Sometimes, of course, you can make a mistake, and a smelly, homely-looking character that you suspected of being a Screecher looks just as homely in the mirror. In that case you apologize and let him go on his way without banging nails into his eyes. But what I saw in the mirror that night at the Antwerpse Zoo was a good-looking young man in his midthirties with wide-apart eyes and a heavy jaw. He looked German, or Austrian, or maybe Swiss.
“Wo sind deinen Freunden?” I repeated, waving my flashlight from side to side to dazzle him. “If you tell me where your friends are, I might be able to save your life. If you don’t, then I won’t have any choice. I’ll have to kill you, here and now.”
The Screecher kept his hands held up in front of his face, and didn’t answer me. Frank barked at him, but even Frank was sensible enough not to go too close. The Screecher may have looked like a down-and-out, but I knew from experience that he was quite capable of ripping Frank’s head off with his bare hands.
“I’m giving you one last chance,” I said, in German. I took out my pistol again, and pointed it directly at his heart. “We can save you. give you back the life you used to have before. Think of it, your family, your sweetheart. All you have to do is tell us where your friends are.”

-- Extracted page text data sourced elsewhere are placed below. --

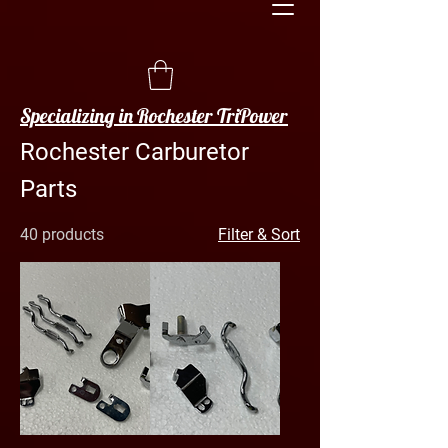
Specializing in Rochester TriPower
Rochester Carburetor
Parts
40 products
Filter & Sort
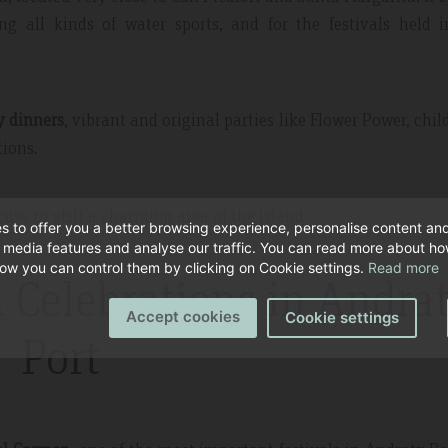
ing all kinds of water sports, and for the festivals held 
y dinners
, vibrant and original parties like Flower Power, chil
tions.
use to visit a charming area of the island.
s to offer you a better browsing experience, personalise content an
l media features and analyse our traffic. You can read more about h
ow you can control them by clicking on Cookie settings.
Read more
 Celebrations in Andra
Accept cookies
Cookie settings
Port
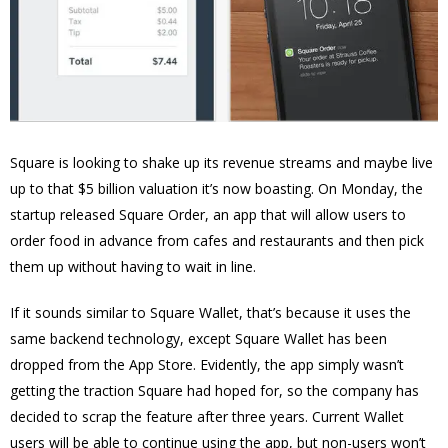
Square is looking to shake up its revenue streams and maybe live
up to that $5 billion valuation it’s now boasting. On Monday, the
startup released Square Order, an app that will allow users to
order food in advance from cafes and restaurants and then pick
them up without having to wait in line.
If it sounds similar to Square Wallet, that’s because it uses the
same backend technology, except Square Wallet has been
dropped from the App Store. Evidently, the app simply wasn’t
getting the traction Square had hoped for, so the company has
decided to scrap the feature after three years. Current Wallet
users will be able to continue using the app, but non-users won’t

I was lying, of course. I didn’t know if it was possible to return a Screecher to normality, even if we were to give him a massive blood transfusion. We had never tried. Every Screecher by his very nature had committed mass murder, so we had never had much incentive.
“OK, then,” I told him. I cocked my pistol and gripped it with both hands. Even if I hit him directly in the heart it wouldn’t kill him, but it would stop him long enough for us to put the thumbscrews on him, and prevent him from escaping.

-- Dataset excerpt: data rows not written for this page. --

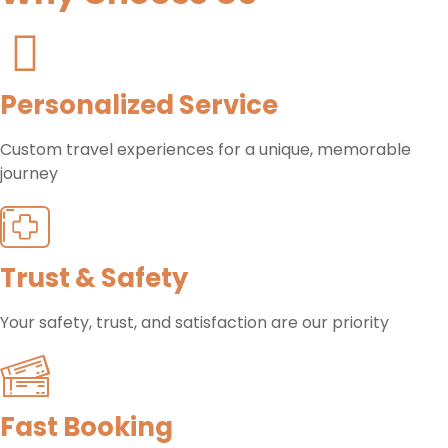
Personalized Service
Custom travel experiences for a unique, memorable
journey
Trust & Safety
Your safety, trust, and satisfaction are our priority
Fast Booking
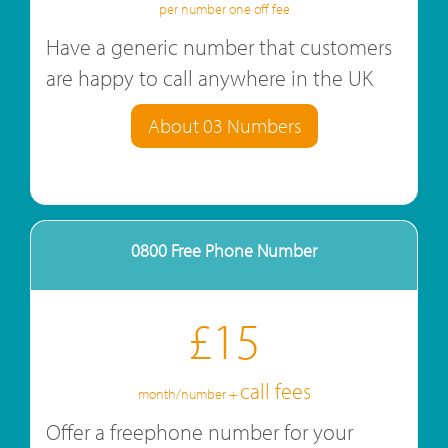
per number one off fee
Have a generic number that customers
are happy to call anywhere in the UK
About 03 Numbers
0800 Free Phone Number
£15
call fees
month/number +
Offer a freephone number for your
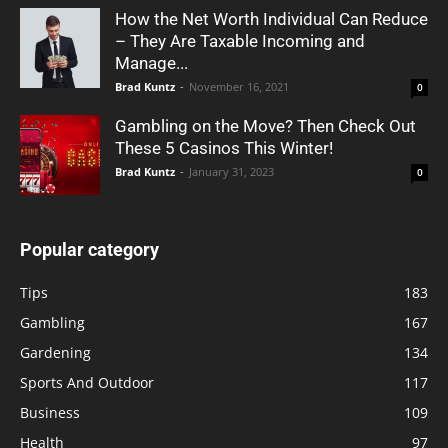
How the Net Worth Individual Can Reduce
– They Are Taxable Incoming and
Manage...
Brad Kuntz
-
November 16, 2021
0
Gambling on the Move? Then Check Out
These 5 Casinos This Winter!
Brad Kuntz
-
January 31, 2023
0
Popular category
Tips
183
Gambling
167
Gardening
134
Sports And Outdoor
117
Business
109
Health
97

I was just about to fire when the Screecher suddenly performed a backward somersault. Then he performed another, and another, right up the bars of the elephant cage, until he reached the ceiling, over thirty feet above our heads.
I fired two deafening shots, but the ceiling was vaulted and I was terrified of ricochets. The Screecher crawled quickly across it, clambering over the vaulting like a huge brown spider, heading for the entrance. Frank started barking again, and Corporal Little took out his pistol, too, but I shouted at him, “No!”
As the Screecher scuttled upside-down across the ceiling, I took the silver-wire whip out of the Kit and flicked it so that it unravelled. The whip was heavy and springy and jumped around with a tensile life of its own. I swung it back and lashed out with it, catching the Screecher just as he reached the architrave around the door. There was a small barbed grappling hook on the end of the whip, and it snatched at his coat. I yanked the whip hard, but his coat tore and the hook came free.
Frank was hurling himself up and down, barking insanely. Corporal Little maneuvered himself until he was right beneath the doorway, his pistol raised. I lashed out again, and this time the grappling hook caught the Screecher in the back of the head, burying itself in his scalp. He cried out in pain, and reached around with one hand, trying to pull the hook loose. It was then that I gave another yank, and he lost his grip on the ceiling and slammed on to the floor on his back.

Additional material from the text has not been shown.